37. Premièrement, cette disposition dispose que « [l]es points 3.6.5 et 3.8.2 de l’annexe II du règlement [no 1107/2009], tel que modifié par [le règlement 2018/605], s’appliquent à partir du [10 novembre] 2018, excepté dans le cas des procédures pour lesquelles le comité a voté sur un projet de règlement au plus tard le [10 novembre] 2018 ». Selon un principe généralement admis, les lois modificatives d’une disposition législative s’appliquent, sauf dérogation, aux effets futurs des situations nées
sous l’empire de la loi ancienne ( 17 ). Étant donné que les conditions de l’exception prévue à l’article 2, dernier membre de phrase, du règlement 2018/605 ne sont pas remplies en l’espèce et ne s’appliquent pas à la procédure d’autorisation du Pitcher (laquelle ne prévoit pas un tel vote), les nouveaux critères sont susceptibles d’être pris en compte.
38. Deuxièmement, l’annexe II du règlement no 1107/2009 est consacrée aux « Procédure et critères d’approbation des substances actives, phytoprotecteurs et synergistes conformément au chapitre II » de ce règlement (autrement dit, l’annexe II et le chapitre II traitent, en particulier, de l’approbation des substances actives et non de l’autorisation des produits phytopharmaceutiques, qui sont quant à eux abordés au chapitre III dudit règlement). Il s’ensuit que cette exception entendait concerner
l’identification des substances actives possédant des propriétés perturbant le système endocrinien, aux fins de l’approbation d’une substance active. Le but de ladite exception n’est pas la prise en compte du risque d’effets nocifs qu’un produit phytopharmaceutique est susceptible d’avoir du fait qu’il contient une certaine substance active ; elle ne concerne pas non plus l’appréciation d’un tel risque aux fins de l’adoption d’une décision de mise sur le marché d’un tel produit.

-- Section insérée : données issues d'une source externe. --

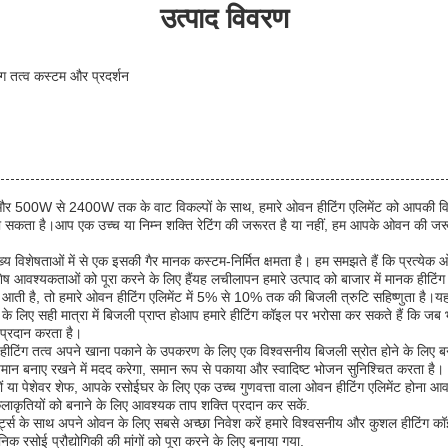
उत्पाद विवरण
ंग तत्व कस्टम और प्रदर्शन
र 500W से 2400W तक के वाट विकल्पों के साथ, हमारे ओवन हीटिंग एलिमेंट को आपकी विश
 सकता है।आप एक उच्च या निम्न शक्ति रेटिंग की जरूरत है या नहीं, हम आपके ओवन की जरूरत
्य विशेषताओं में से एक इसकी गैर मानक कस्टम-निर्मित क्षमता है। हम समझते हैं कि प्रत्येक ओव
ष आवश्यकताओं को पूरा करने के लिए हैंयह लचीलापन हमारे उत्पाद को बाजार में मानक हीटिंग
ी है, तो हमारे ओवन हीटिंग एलिमेंट में 5% से 10% तक की बिजली त्रुटि सहिष्णुता है।य
 के लिए सही मात्रा में बिजली प्राप्त होआप हमारे हीटिंग कॉइल पर भरोसा कर सकते हैं कि जब 
प्रदान करता है।
हीटिंग तत्व अपने खाना पकाने के उपकरण के लिए एक विश्वसनीय बिजली स्रोत होने के लिए ब
ान बनाए रखने में मदद करेगा, समान रूप से पकाया और स्वादिष्ट भोजन सुनिश्चित करता है।
ं या पेशेवर शेफ, आपके रसोईघर के लिए एक उच्च गुणवत्ता वाला ओवन हीटिंग एलिमेंट होना आव
ाकृतियों को बनाने के लिए आवश्यक ताप शक्ति प्रदान कर सकें.
ार्ट्स के साथ अपने ओवन के लिए सबसे अच्छा निवेश करें हमारे विश्वसनीय और कुशल हीटिंग 
 रसोई प्रौद्योगिकी की मांगों को पूरा करने के लिए बनाया गया.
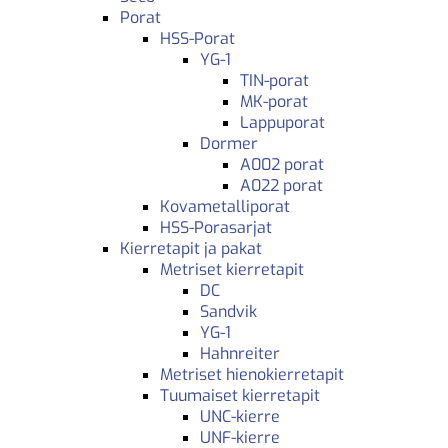
Porat
HSS-Porat
YG-1
TIN-porat
MK-porat
Lappuporat
Dormer
A002 porat
A022 porat
Kovametalliporat
HSS-Porasarjat
Kierretapit ja pakat
Metriset kierretapit
DC
Sandvik
YG-1
Hahnreiter
Metriset hienokierretapit
Tuumaiset kierretapit
UNC-kierre
UNF-kierre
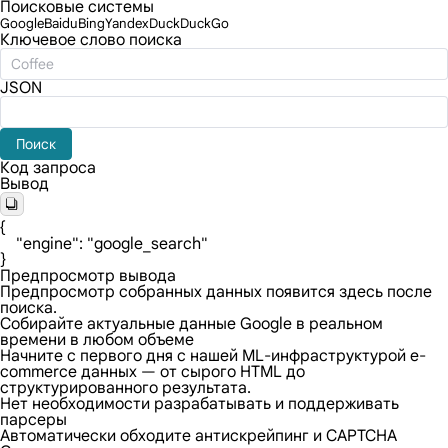
Поисковые системы
Google
Baidu
Bing
Yandex
DuckDuckGo
Ключевое слово поиска
JSON
Поиск
Код запроса
Вывод
{

    "engine": "google_search"

}
Предпросмотр вывода
Предпросмотр собранных данных появится здесь после
поиска.
Собирайте актуальные данные Google в реальном
времени в любом объеме
Начните с первого дня с нашей ML-инфраструктурой e-
commerce данных — от сырого HTML до
структурированного результата.
Нет необходимости разрабатывать и поддерживать
парсеры
Автоматически обходите антискрейпинг и CAPTCHA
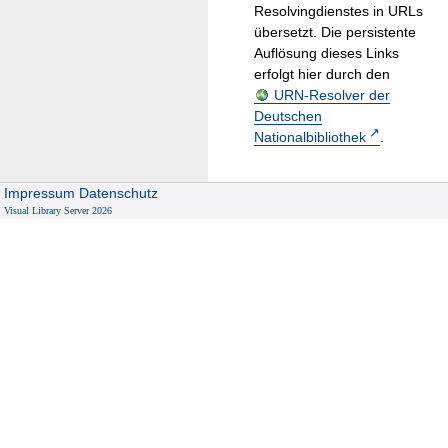
Resolvingdienstes in URLs
übersetzt. Die persistente
Auflösung dieses Links
erfolgt hier durch den
URN-Resolver der
Deutschen
Nationalbibliothek
.
Impressum
Datenschutz
Visual Library Server 2026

39. Par conséquent, afin d’apporter une réponse utile à la juridiction de renvoi, il convient de répondre conjointement aux premières questions des affaires C‑309/22 et C‑310/22 et de les comprendre comme demandant, en substance, s’il convient d’interpréter l’article 29, paragraphe 1, sous e), lu en combinaison avec l’article 4, paragraphe 1, second alinéa, et paragraphe 3, du règlement no 1107/2009, ainsi que le point 3.6.5 de l’annexe II de ce règlement, en ce sens que l’autorité compétente de
l’État membre doit évaluer les potentielles propriétés perturbant le système endocrinien, y compris en appliquant, dans le cadre du processus d’évaluation et du processus décisionnel relatifs aux demandes d’autorisation d’un produit phytopharmaceutique, de nouveaux critères pour la détermination des propriétés perturbant le système endocrinien
40. BASF, les gouvernements néerlandais et grec ainsi que la Commission soutiennent, en substance, que les effets de perturbation endocrinienne qu’une substance active peut avoir ne doivent pas être évalués lors de l’examen, au niveau national, d’une demande d’autorisation d’un produit phytopharmaceutique contenant cette substance active. Toute autre approche méconnaîtrait l’économie du règlement no 1107/2009, la distinction entre l’évaluation des propriétés intrinsèques des substances actives au
niveau de l’Union et l’évaluation des autorisations de produits phytopharmaceutiques au niveau des États membres ainsi que la répartition des compétences établie par ce règlement. Qui plus est, le législateur de l’Union a prévu un régime obligatoire spécifique en ce qui concerne les conséquences d’une décision rejetant la demande de renouvellement de l’approbation d’une substance active et l’incidence que cela aurait sur les autorisations de produits phytopharmaceutiques ayant pour base cette
substance active.
41. En revanche, la juridiction de renvoi considère (en étant soutenue par PAN Europe et le gouvernement tchèque) que, lorsque l’autorité compétente statuant sur une demande d’autorisation d’un produit phytopharmaceutique dispose de connaissances scientifiques et techniques actuelles et pertinentes, desquelles il ressort qu’il existe un risque d’effets nocifs de la substance active contenue dans ce produit, cette autorité compétente ne peut pas rester inactive, mais est tenue d’évaluer le risque de
tels effets et de tirer les conclusions appropriées de cette évaluation.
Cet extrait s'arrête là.